October 29, 2005 – FIFA, quite rightly, is ecstatic about the IOC decision to increase the number of teams in the Olympic women’s football tournament from 10 to 12.
This is rightful recognition of the value of the women’s game, and its growing appeal on all continents. Last year, for example, provided Japan with two memorable sporting moments, as emotional and dramatic as many accomplishments in the men’s game.
First, the crushing defeat of North Korea at Kokuritsu to qualify for Athens.
Then, in Athens itself, the heroic 1-0 defeat of the talented Sweden team.
Well, to be precise, it was nowhere near Athens, as it was held in one of the Olympic Games’ satellite cities in the north of the country.
Despite all the gold medals Japan won in Athens (16), this one game will remain a highlight, as Japan scored a goal, could have had a couple more (just ask Homare Sawa…she was so unlucky not to net one, maybe two goals) and then played with a spirit and determination that brought tears of emotion from JFA president Saburo Kawabuchi at the final whistle.
No matter what happened after that, Japan’s women had done the nation proud, and created enough interest back home to breathe new life into the L.League.
Although the women’s game has many critics among the men, I have supported it for many years. Lacking the physical power and the pace of men, it is played at a slower tempo, with more emphasis on skill, touch and movement. Up until now, it is also played in a fair spirit, with little evidence of diving, feigning injury and time-wasting. Against Sweden, for example, Japan could have resorted to all sorts of tricks late in the game, but they kept playing an open style with a smile on their faces, which was such a refreshing change in the modern game.

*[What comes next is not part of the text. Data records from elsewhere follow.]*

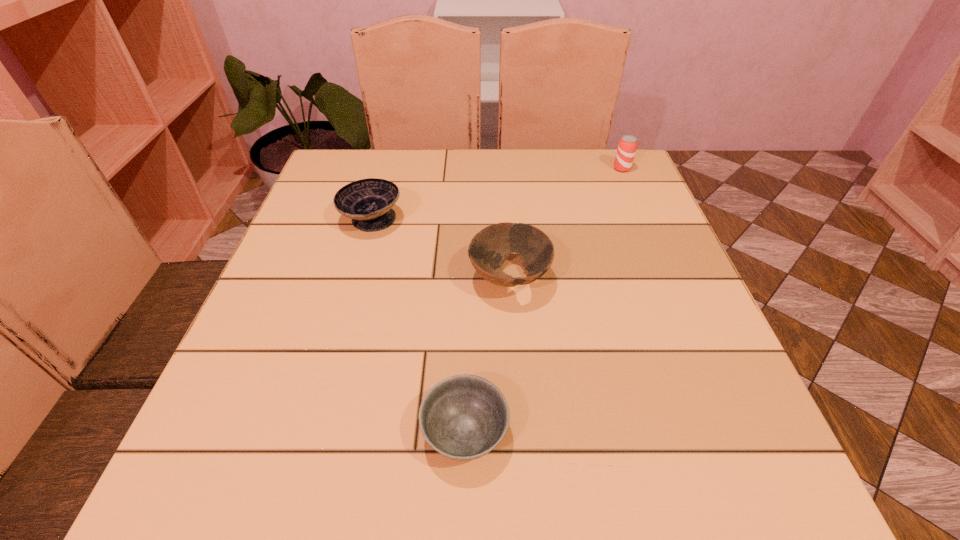 The image size is (960, 540). Find the location of `the rightmost object`. the rightmost object is located at coordinates (627, 145).

At what (x,y) coordinates should I click in order to perform the action: click on beer can. Please return your answer as a coordinate pair (x, y). The width and height of the screenshot is (960, 540). Looking at the image, I should click on (627, 145).

At what (x,y) coordinates should I click in order to perform the action: click on the second nearest object. Please return your answer as a coordinate pair (x, y). The height and width of the screenshot is (540, 960). Looking at the image, I should click on [490, 247].

What are the coordinates of `the leftmost bowl` in the screenshot? It's located at (368, 202).

Where is `the farthest bowl`? the farthest bowl is located at coordinates (368, 202).

You are a GUI agent. You are given a task and a screenshot of the screen. Output one action in this format:
    pyautogui.click(x=<x>, y=<y>)
    Task: Click on the nearest object
    
    Given the screenshot: What is the action you would take?
    pyautogui.click(x=463, y=417)

Locate an element on the screen. the shortest object is located at coordinates (463, 417).

At what (x,y) coordinates should I click in order to perform the action: click on free point located 0.340m on the front of the farthest object. Please return your answer as a coordinate pair (x, y). Looking at the image, I should click on [x=660, y=258].

At what (x,y) coordinates should I click in order to perform the action: click on vacant region located 0.070m on the left of the second nearest object. Please return your answer as a coordinate pair (x, y). Looking at the image, I should click on (435, 279).

This screenshot has height=540, width=960. Find the location of `blank space located on the back of the third nearest object`. blank space located on the back of the third nearest object is located at coordinates (392, 150).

Ten teams was not a good number, and 12 is far from perfect, as in Beijing we will probably be having three groups of four, and from there it must come down to eight teams for the quarter-finals. This means the top two from each group qualifying, plus the best two third-placed teams.
For me this is a highly unsatisfactory formula. Eight teams works well, and so does 16, but 10 and 12 falls in between.
But FIFA must work with what they’ve got, and that means 12 teams in Beijing.
The women’s game deserves this increase, and deserves support around the world.